I read an inspirational blogpost a couple of weeks ago asking the question "Do Our Family Treasures Have a Secret Life?" You can read it here for yourself but it left me thinking hard about the treasures I've accumulated. Over the years I've become the custodian of old photographs; postcards; letters; diaries; receipts; birth, marriage and death certificates; birthday cards; wedding cards; engagement cards; funeral cards; school magazines; church magazines; newspapers and newspaper cuttings; medals; coins; jewellery; samplers; a christening gown; a wedding dress; a decorated rolling pin; nanna's bag; a sewing box; china; glassware; two glass fronted cabinets; and three tiny silver thimbles. I'm going to take the advice of Moore Genealogy and start to photograph and write the stories of some of the items in my collection.
I've been thinking a lot about my husband Michael's mother, Rose Murray, as it was her birthday on May 31st. She was born in 1908 and died aged 98 years in 2006. Her birth was registered a few days late so her official birth date is not her actual birthday.
Rose was the owner of the "three tiny silver thimbles" referred to above.

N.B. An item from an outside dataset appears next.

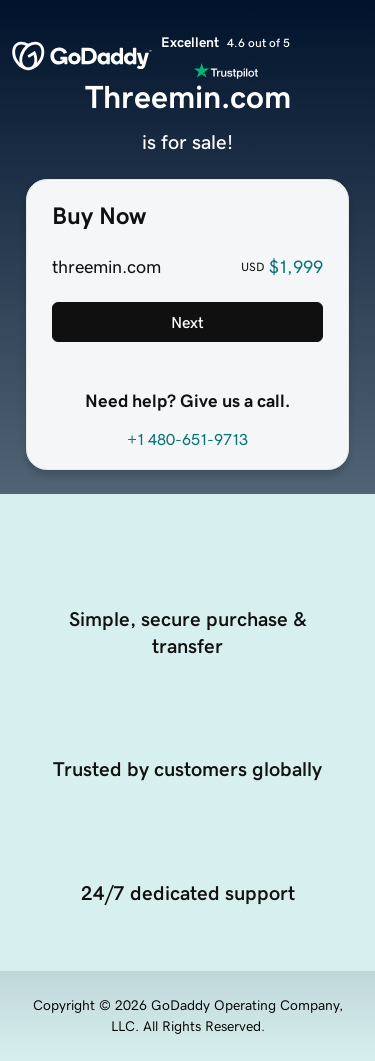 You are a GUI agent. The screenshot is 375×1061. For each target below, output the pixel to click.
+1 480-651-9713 (187, 439)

When she was about fourteen she was apprenticed in a tailoring workshop and eventually became a specialist "felling hand" hand stitching, for example, the edges of gentlemens' suit lapels. Her thimbles were an essential part of the equipment of her trade and she always used them even if she was only sewing on a button. In older age her fingers became permanently bent: caused by what we would now call repetitive strain injury, I suspect.
Rose was a lively, gregarious character with a taste for costume jewellery and hennaed hair.
She liked to dress up and was in her element with smart frocks and millinery.
Even at the end of her life, her weekly appointment with the hairdresser was a must!